Qantas CEO Alan Joyce has rejected as a conspiracy and a “ludicrous suggestion” claims that Qantas was subsidising Jetstar to make its low cost carrier’s profit figures look good at the expense of its mainline operations.
In parliament last night independent Senator Nick Xenophon said the airline’s assertion its international operations were losing money needed “forensic examination”.
“The reality is that Qantas has long been used to subsidise Jetstar in order to make Jetstar look profitable and Qantas look like a burden, and when there’s a profit to be made Jetstar makes it,” Senator Xenophon claimed.

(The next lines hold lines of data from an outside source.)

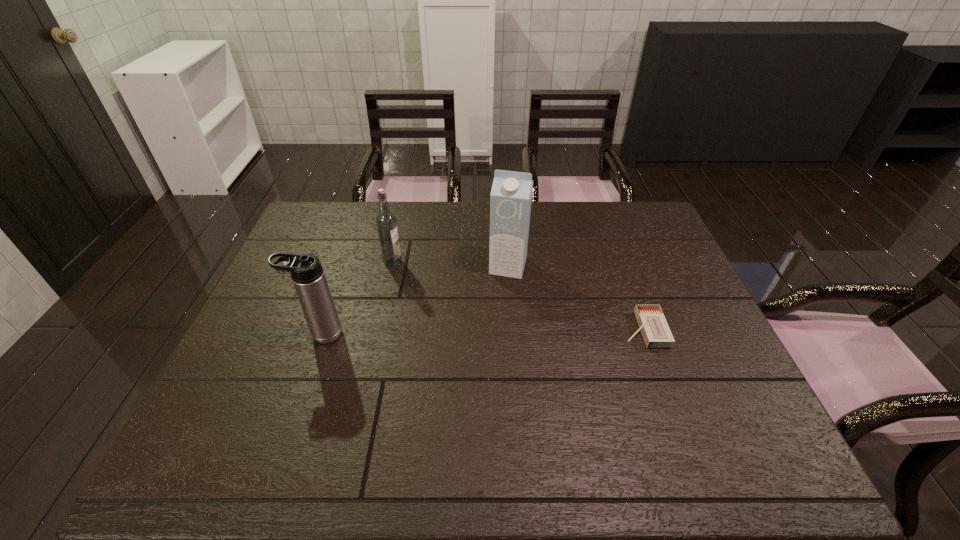 Where is `unoccupied area between the third object from right to left and the matchbox`? The height and width of the screenshot is (540, 960). unoccupied area between the third object from right to left and the matchbox is located at coordinates (518, 296).

You are a GUI agent. You are given a task and a screenshot of the screen. Output one action in this format:
    pyautogui.click(x=<x>, y=<y>)
    Task: Click on the free space between the vodka and the matchbox
    This screenshot has width=960, height=540.
    Given the screenshot: What is the action you would take?
    pyautogui.click(x=518, y=296)

Locate an element on the screen. The image size is (960, 540). free spot between the third object from left to right and the second object from left to right is located at coordinates point(450,264).

You are a GUI agent. You are given a task and a screenshot of the screen. Output one action in this format:
    pyautogui.click(x=<x>, y=<y>)
    Task: Click on the unoccupied position between the carton and the thermos bottle
    The height and width of the screenshot is (540, 960).
    Given the screenshot: What is the action you would take?
    [x=415, y=300]

In order to click on free space between the carton and the leftmost object in this screenshot , I will do `click(415, 300)`.

In order to click on unoccupied position between the tallest object and the leftmost object in this screenshot , I will do `click(415, 300)`.

The image size is (960, 540). What are the coordinates of `the second closest object to the shortest object` in the screenshot? It's located at (386, 221).

Find the location of a particular element. object that is the closest to the shortest object is located at coordinates (510, 200).

You are a GUI agent. You are given a task and a screenshot of the screen. Output one action in this format:
    pyautogui.click(x=<x>, y=<y>)
    Task: Click on the free space that satisfies the following two spatial constraints: 1. on the front side of the shortest object; 2. on the striking surface of the vodka
    The height and width of the screenshot is (540, 960).
    Given the screenshot: What is the action you would take?
    coord(378,329)

This screenshot has width=960, height=540. I want to click on free space in the image that satisfies the following two spatial constraints: 1. on the front side of the carton; 2. on the striking surface of the matchbox, so click(513, 329).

Said the Senator, “It would be foolish to take management’s word Qantas International is losing money.” Instead he suggested that Qantas, to avoid the restrictions of the Qantas Sale Act, could have “a strategy of private equity selloff by stealth”, with Qantas “moving assets out of Qantas and into an airline you own, but isn’t controlled by the Act.”
The Senator’s comments came as reports emerged that the Qantas pilots union AIPA had commissioned consultancy firm PPB Advisory to examine the company’s financial reports to investigate the airline’s assertion its international division was losing money.

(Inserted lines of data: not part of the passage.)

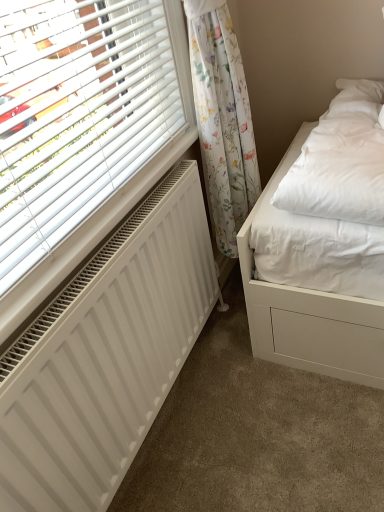 Question: Is there a large distance between white matte radiator at lower left and floral fabric curtain at upper right?

Choices:
 (A) yes
 (B) no

Answer: (B)

Question: Considering the relative positions of white matte radiator at lower left and floral fabric curtain at upper right in the image provided, is white matte radiator at lower left to the left of floral fabric curtain at upper right from the viewer's perspective?

Choices:
 (A) no
 (B) yes

Answer: (B)

Question: From the image's perspective, does white matte radiator at lower left appear higher than floral fabric curtain at upper right?

Choices:
 (A) no
 (B) yes

Answer: (A)

Question: Can floral fabric curtain at upper right be found inside white matte radiator at lower left?

Choices:
 (A) yes
 (B) no

Answer: (B)

Question: From a real-world perspective, is white matte radiator at lower left beneath floral fabric curtain at upper right?

Choices:
 (A) no
 (B) yes

Answer: (B)

Question: Is white matte radiator at lower left positioned with its back to floral fabric curtain at upper right?

Choices:
 (A) yes
 (B) no

Answer: (B)

Question: Is floral fabric curtain at upper right far away from white matte radiator at lower left?

Choices:
 (A) yes
 (B) no

Answer: (B)

Question: Considering the relative sizes of floral fabric curtain at upper right and white matte radiator at lower left in the image provided, is floral fabric curtain at upper right bigger than white matte radiator at lower left?

Choices:
 (A) no
 (B) yes

Answer: (B)

Question: From a real-world perspective, does floral fabric curtain at upper right stand above white matte radiator at lower left?

Choices:
 (A) yes
 (B) no

Answer: (A)

Question: Is floral fabric curtain at upper right aimed at white matte radiator at lower left?

Choices:
 (A) no
 (B) yes

Answer: (A)

Question: Would you say floral fabric curtain at upper right contains white matte radiator at lower left?

Choices:
 (A) no
 (B) yes

Answer: (A)

Question: Is floral fabric curtain at upper right to the left of white matte radiator at lower left from the viewer's perspective?

Choices:
 (A) no
 (B) yes

Answer: (A)

Question: Which is correct: floral fabric curtain at upper right is inside white matte radiator at lower left, or outside of it?

Choices:
 (A) outside
 (B) inside

Answer: (A)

According to reports, PPB’s preliminary analysis questions how Qantas Frequent Flyer costs are allocated, and which segment of the company absorbed an unallocated loss of $123 million shown in Qantas’s FY2010 results.
“It seems clear from the financial analysis and other anecdotal evidence that we [Qantas mainline] are carrying some of the costs of Jetstar,” AIPA vice-president Richard Woodward was quoted as saying.

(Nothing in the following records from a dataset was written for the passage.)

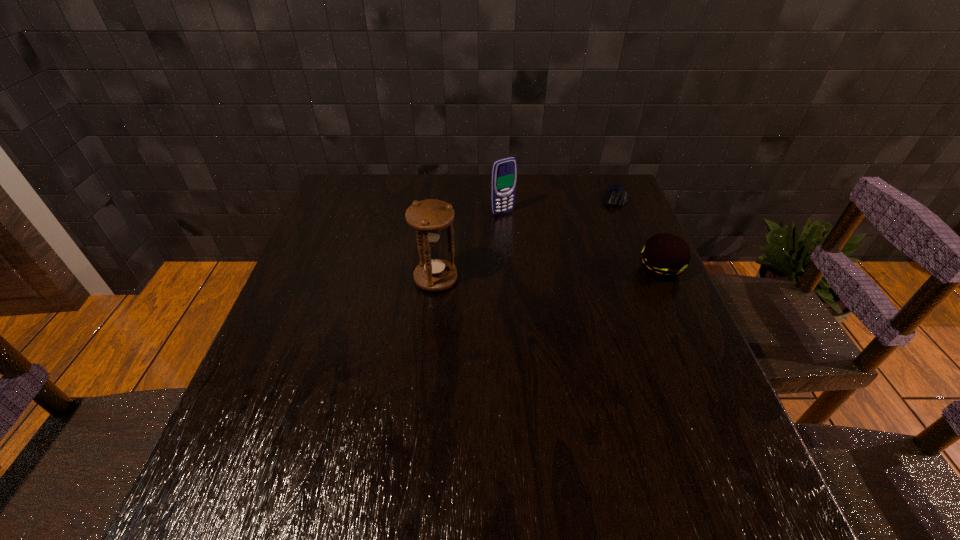 You are a GUI agent. You are given a task and a screenshot of the screen. Output one action in this format:
    pyautogui.click(x=<x>, y=<y>)
    Task: Click on the vacant space at the far edge
    This screenshot has width=960, height=540.
    Given the screenshot: What is the action you would take?
    pyautogui.click(x=398, y=212)

Locate an element on the screen. The image size is (960, 540). vacant region at the near edge of the desktop is located at coordinates (459, 429).

Locate an element on the screen. free spot at the left edge of the desktop is located at coordinates (277, 327).

The image size is (960, 540). I want to click on vacant area at the right edge, so click(616, 329).

The image size is (960, 540). In the image, there is a desktop. What are the coordinates of `free region at the far left corner` in the screenshot? It's located at (370, 194).

At what (x,y) coordinates should I click in order to perform the action: click on vacant space at the far right corner of the desktop. Please return your answer as a coordinate pair (x, y). The image size is (960, 540). Looking at the image, I should click on (638, 216).

This screenshot has width=960, height=540. I want to click on vacant region between the shortest object and the tallest object, so click(525, 239).

This screenshot has height=540, width=960. I want to click on free spot between the leftmost object and the second farthest object, so click(469, 246).

This screenshot has height=540, width=960. Identify the location of free space between the third tallest object and the computer mouse. (637, 234).

What are the coordinates of `vacant point located between the third nearest object and the computer mouse` in the screenshot? It's located at (559, 206).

At a press conference for the airline’s annual results announcement this morning, Joyce responded to the claims by saying, “There’s no convincing some people. They just have a view and whatever we say they won’t be convinced.”
Joyce said he was “going to add this conspiracy theory to a long list of conspiracy theories.”
Qantas says losses in its international operations require it to drop services, defer A380 deliveries, retire early some 747s and make redundant up to 1000 staff.